What needs to be done: Print each record exactly as it appears, but drop the images.
-- Dataset content follows --
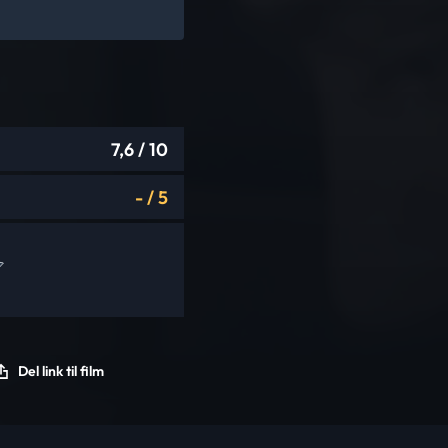
7,6
/ 10
-
/
5
Del link til film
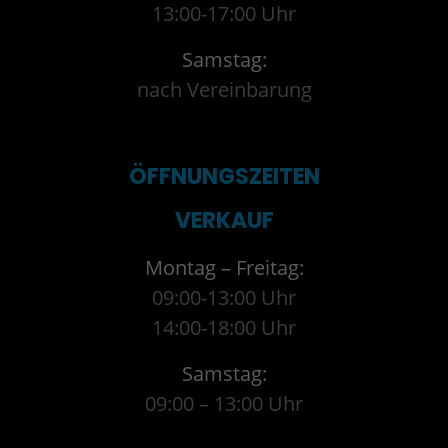
13:00-17:00 Uhr
Samstag:
nach Vereinbarung
ÖFFNUNGSZEITEN
VERKAUF
Montag – Freitag:
09:00-13:00 Uhr
14:00-18:00 Uhr
Samstag:
09:00 – 13:00 Uhr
-- Dataset content concluded --
Exercise response:
7,6
/ 10
-
/
5
Del link til film
13:00-17:00 Uhr
Samstag:
nach Vereinbarung
ÖFFNUNGSZEITEN
VERKAUF
Montag – Freitag:
09:00-13:00 Uhr
14:00-18:00 Uhr
Samstag:
09:00 – 13:00 Uhr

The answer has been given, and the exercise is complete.